Posts Tagged ‘radio astronomy’
It STARTED with an astronomer named Frank Drake. He thought, quite reasonably, that since we were using radio waves to communicate here on Earth, beings on OTHER planets around other stars might be doing the same thing. The thing about radio wave transmitters, especially the kinds used by broadcasting stations, is that they transmit radio waves in all directions, including into out space. And if there were anybody out there with a receiver, they could easily pick up those transmissions.
If we can do it, why couldn’t another, sufficiently ADVANCED civilization on another planet do the same? And so, SETI astronomers have been using radio telescopes to look for signals from other civilizations.
Where are they?
There are many reasons why we have not yet detected any aliens.
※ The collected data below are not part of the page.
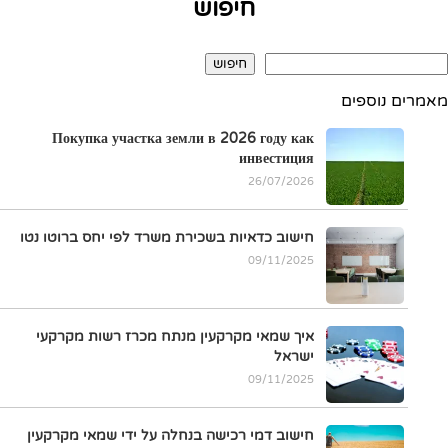
חיפוש
חיפוש
מאמרים נוספים
Покупка участка земли в 2026 году как
инвестиция
26/07/2026
חישוב כדאיות בשכירת משרד לפי יחס ברוטו נטו
09/11/2025
איך שמאי מקרקעין מנתח מכרז רשות מקרקעי
ישראל
09/11/2025
חישוב דמי רכישה בנחלה על ידי שמאי מקרקעין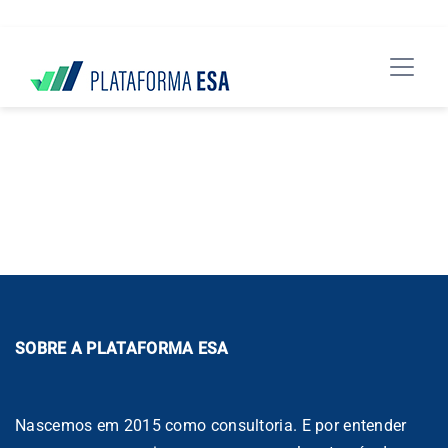
data-spy="scroll" data-target="#header">
Your transaction failed, please try again or contact support.
SOBRE A PLATAFORMA ESA
Nascemos em 2015 como consultoria. E por entender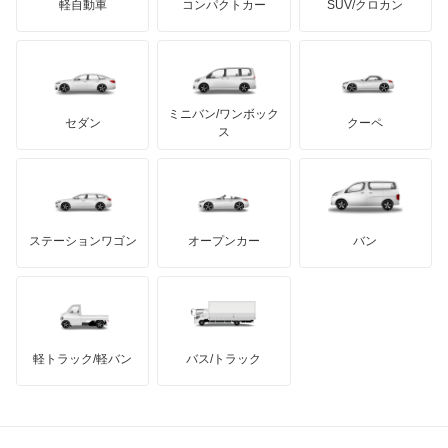
軽自動車
コンパクトカー
SUV/クロカン
UDトラックス
オッティ
アルテガ
プリムス
バーキン
もっと見る
ケータハム
イノチェンティ
レクサス
オースター
テスラ
セアト
もっと見る
カーボディーズ
もっと見る
アキュラ
オーラ
ミニバン/ワンボック
ジープ
KTM
セダン
クーペ
モーガン
ス
キャラバンコーチ
もっと見る
ダッジ
アルテガ
バンデンプラス
キャラバンバン
GMC
マクラーレン
もっと見る
ステーションワゴン
オープンカー
バン
キャラバンマイクロバス
ハマー
オースチン
キャラバンワゴン
インフィニティ
モーリス
キューブ
軽トラック/軽バン
バス/トラック
トライアンフ
もっと見る
キューブキュービック
MG
クリッパーEV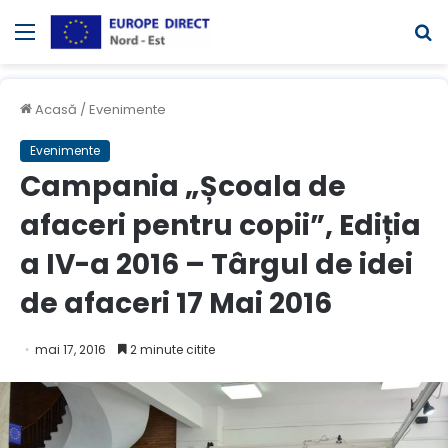
Meniul
C
Acasă
/
Evenimente
Evenimente
Campania „Școala de
afaceri pentru copii”, Ediția
a IV-a 2016 – Târgul de idei
de afaceri 17 Mai 2016
mai 17, 2016
2 minute citite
They may not have developed the technology to use radio transmissions, or they may have developed other means of communication like lasers. There is a branch of SETI that looks for laser signals from aliens but this is a very difficult search. As you are probably aware a laser is a concentrated light beam. In order to detect it, the laser has to be pointed right at us.
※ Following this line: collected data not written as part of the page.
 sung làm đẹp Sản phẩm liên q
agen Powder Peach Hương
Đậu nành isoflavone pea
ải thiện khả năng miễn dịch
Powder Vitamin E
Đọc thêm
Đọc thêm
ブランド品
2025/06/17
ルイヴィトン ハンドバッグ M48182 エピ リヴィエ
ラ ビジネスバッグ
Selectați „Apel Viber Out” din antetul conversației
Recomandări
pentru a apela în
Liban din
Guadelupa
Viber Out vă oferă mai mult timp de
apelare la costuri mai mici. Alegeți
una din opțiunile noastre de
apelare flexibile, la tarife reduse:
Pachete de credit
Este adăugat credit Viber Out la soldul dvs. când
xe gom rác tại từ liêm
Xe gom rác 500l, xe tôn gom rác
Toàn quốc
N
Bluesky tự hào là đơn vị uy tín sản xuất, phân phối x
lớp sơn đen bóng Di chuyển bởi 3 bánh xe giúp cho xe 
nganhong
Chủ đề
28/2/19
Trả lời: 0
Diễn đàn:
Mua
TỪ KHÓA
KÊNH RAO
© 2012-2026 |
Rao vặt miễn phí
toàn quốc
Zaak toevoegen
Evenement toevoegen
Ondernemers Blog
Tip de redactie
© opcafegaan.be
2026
Is it possible that we have not detected anything because there is nothing to detect? Yes, it is possible but highly improbable. As one character from one of my favorite movies of all time put it, “I’ll tell you one thing about the universe, though. The universe is a pretty BIG place. It’s bigger than anything anyone has ever dreamed of before. So if it’s just us… seems like an awful waste of space. Right?”
Will we ever find life outside our solar system?
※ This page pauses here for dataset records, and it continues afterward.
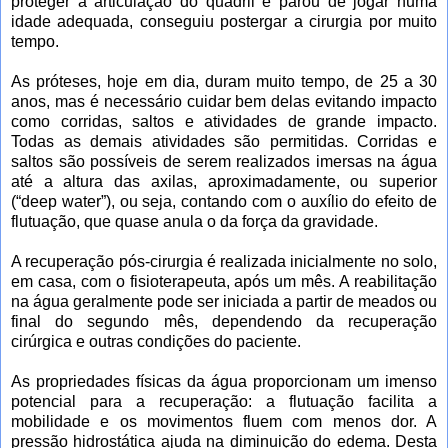
proteger a articulação do quadril e parou de jogar numa
idade adequada, conseguiu postergar a cirurgia por muito
tempo.
As próteses, hoje em dia, duram muito tempo, de 25 a 30
anos, mas é necessário cuidar bem delas evitando impacto
como corridas, saltos e atividades de grande impacto.
Todas as demais atividades são permitidas. Corridas e
saltos são possíveis de serem realizados imersas na água
até a altura das axilas, aproximadamente, ou superior
(“deep water”), ou seja, contando com o auxílio do efeito de
flutuação, que quase anula o da força da gravidade.
A recuperação pós-cirurgia é realizada inicialmente no solo,
em casa, com o fisioterapeuta, após um mês. A reabilitação
na água geralmente pode ser iniciada a partir de meados ou
final do segundo mês, dependendo da recuperação
cirúrgica e outras condições do paciente.
As propriedades físicas da água proporcionam um imenso
potencial para a recuperação: a flutuação facilita a
mobilidade e os movimentos fluem com menos dor. A
pressão hidrostática ajuda na diminuição do edema. Desta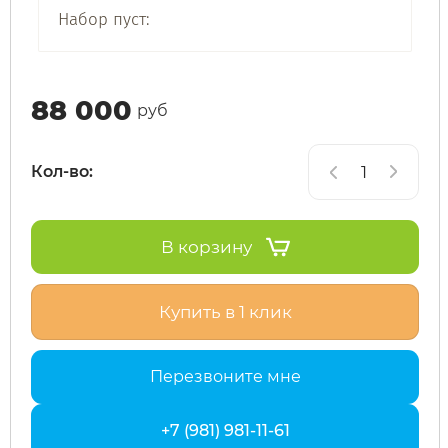
Набор пуст:
SdjinYing
Leisger
88 000
Subor
Liming
руб
Syccyba
Maikaolin
Кол-во:
Tribe
Minako
В корзину
Ultron (Ул
Motiko
Купить в 1 клик
Velocifero
Mokwheel
Перезвоните мне
Vsett
Okai
+7 (981) 981-11-61
Wolong
RockWhee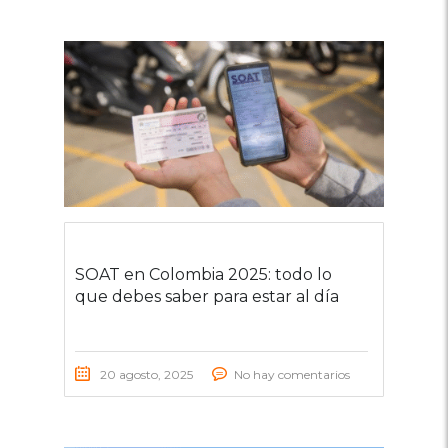
SOAT en Colombia 2025: todo lo
que debes saber para estar al día
20 agosto, 2025
No hay comentarios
I believe we will FIND life on planets outside our solar system before the next 50 years of SETI are up. It may not be intelligent life that SETI looks for but it will be life, most likely plant life. As I have posted before, we are looking for other Earth-like planets. Once we find a few, we can start studying them with better telescopes to find the composition, or makeup, of their atmosphere. If we detect oxygen in the planets’ atmosphere, we will know that there are at least plant-based life on those planets. And where there are plants, there are critters to munch on them. 🙂
You can help look for ET.
Due to advances in radio telescope technology, SETI astronomers are flooded with data they have not yet analyzed because they do not have the computing resources to do so. So, just like Galaxy Zoo, scientists are recruiting the help of people just like to you to help them sort through the data and see if we have received signals from outside Earth. The project, called SETI@Home allows anyone with a computer and an internet connection to download data from telescopes like the Allen Telescope Array pictured above and analyze it to see if CONTACT has been made. SETI is not just for professionals anymore; YOU could be the one who discovers ET!